For anyone contemplating the laws of kashrut, the decision is inevitably reduced to a crude culinary arithmetic. Consider parting with treyf, and, soon enough, you’ll find yourself mentally dividing everything edible into three groups.

In the first, entitled “Food I’m not likely to miss,” I put shrimp cocktail and fried calamari and ham sandwiches, all of which I have always enjoyed but none of which, I realized, I would ever miss if I resolved to no longer be a few cheeseburgers removed from the faith of my fathers.

Speaking of cheeseburgers, I put them in group No. 2, “Food I’m somewhat likely to miss,” together with the oysters I enjoyed slurping with my dry martinis and the lobster I loved drowning in butter on breezy summer evenings with my family on Cape Cod.

But group No. 3, reserved for food I could absolutely not imagine living without, contained one single entry: bacon.

It was, after all, my original sin, the instrument of my fall from grace. I had spent the first decade and a half of my life blissfully unaware of its scent or its taste, raised in a kosher home in Israel where a good cholent was the peak of fleshy goodness. And then, one day, slogging through puberty, I slouched into a friend’s home and smelled something transcendent. I understood, with that one whiff, what it must’ve been like to stand in the ancient Temple and take in the smoke rising from the burnt offering, every breath making clearer the spiritual affinities between meat and the divine. I asked my friend’s mother what she was making, and she replied it was bacon. She might as well have said Kryptonite: Bacon was a substance I never imagined actually existed on the same planet I myself inhabited. She asked me if I wanted a strip. Without thinking, I said that I did.

Reader, I loved it. The appeal was more than gustatory; it was emotional. Eating bacon was like taking communion in a religion of my choosing, casting off the yoke of tradition my parents placed on my back without my comprehension or consent. I still believed in God, still felt deeply Jewish, was still proud of my heritage, but with every crispy, fatty bite I felt I was forging my own path forward, a path that didn’t require me to forgo life’s pleasures to pledge my allegiance to my people and my faith.

I delivered a version of this sermon often, frequently over breakfast buffets where bacon took its rightful place beside the potatoes and next to the eggs. The days of burnt offerings, I thundered with my mouth full, were long gone; God, surely, would never have created such splendors only to prohibit us from ever enjoying them.

It’s been several swineless years now, and I miss bacon less and less every day.
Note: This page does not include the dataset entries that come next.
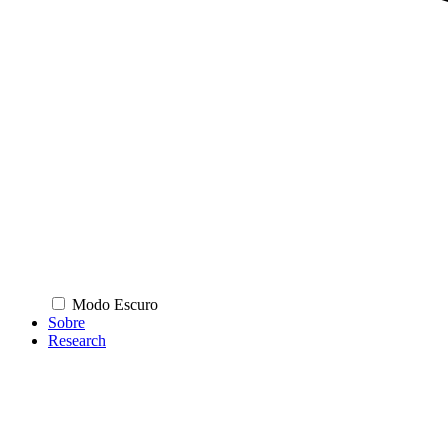
Modo Escuro
Sobre
Research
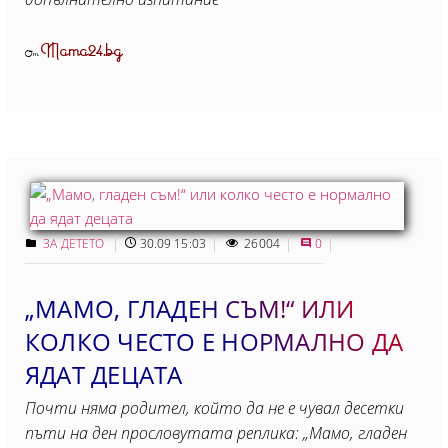
Mama24.bg
От
ЗА ДЕТЕТО
30.09 15:03
26004
0
„МАМО, ГЛАДЕН СЪМ!“ ИЛИ
КОЛКО ЧЕСТО Е НОРМАЛНО ДА
ЯДАТ ДЕЦАТА
Почти няма родител, който да не е чувал десетки
пъти на ден прословутата реплика: „Мамо, гладен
Meat is great, but meaning is better.

Each bite I took was a theological tractate, because bacon, unlike all other forbidden food, wasn’t just a prohibited treat: It was a synecdoche for all of treyfdom, a metaphor for the prickly and trying relationship between God and his chosen people. I enjoyed it deliberately, mindfully. It was, I believed, the instrument of my liberation.
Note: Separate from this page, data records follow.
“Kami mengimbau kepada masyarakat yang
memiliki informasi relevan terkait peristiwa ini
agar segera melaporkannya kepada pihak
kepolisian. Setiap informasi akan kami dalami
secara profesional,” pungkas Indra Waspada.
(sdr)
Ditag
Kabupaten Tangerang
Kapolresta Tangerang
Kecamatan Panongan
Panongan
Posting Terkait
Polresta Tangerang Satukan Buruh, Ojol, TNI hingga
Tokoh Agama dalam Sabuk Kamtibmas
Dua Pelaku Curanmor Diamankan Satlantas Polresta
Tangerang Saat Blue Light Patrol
When I got older, when the wisdom of old ideas shone brightly, when kashrut beckoned, I hesitated for a long time, mainly because of bacon. Giving it up felt like surrender. I was never, I realized, going to rationalize my way into submission. If I was going to return to the purities of my youth, I had to just plunge in and do it.

At first, every meal was a small heartbreak, defined by the meat that wasn’t there. Was this burger really good without a strip or two on top? Was that salad really healthy without the gift of crumbled goodness? And, most importantly, was my spirit growing even as my waist trimmed down?
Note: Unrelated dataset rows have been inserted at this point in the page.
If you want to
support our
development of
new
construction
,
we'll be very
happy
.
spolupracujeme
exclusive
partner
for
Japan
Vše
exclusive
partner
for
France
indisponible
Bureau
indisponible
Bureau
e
I got my answer one balmy afternoon as we New Yorkers often do, on the street. I was hurrying somewhere when I passed an outdoor café where a young woman had just received her order: a BLT, the very spiritual balm I had ordered on so many drunken nights. I slowed down, allowing the familiar smell to settle in my nostrils. I expected to feel jittery, angry, distressed. Instead, I felt what might’ve been the greatest calm of my life. It wasn’t the calm of comprehension: I still can’t fully articulate why I decided to once again keep kosher. It was the calm of mastery and of mystery, of knowing that my soul, responding to strange signals from the primordial past, is being called upon to do something it doesn’t yet understand but that it can still, even as it obeys higher powers, command the gullet to do its bidding.

By not eating bacon, in other words, I felt at the same time completely in charge and not at all in charge, which is about as good a description of life as you’re likely to find.

It’s been several swineless years now, and I miss bacon less and less every day. Meat is great, but meaning is better.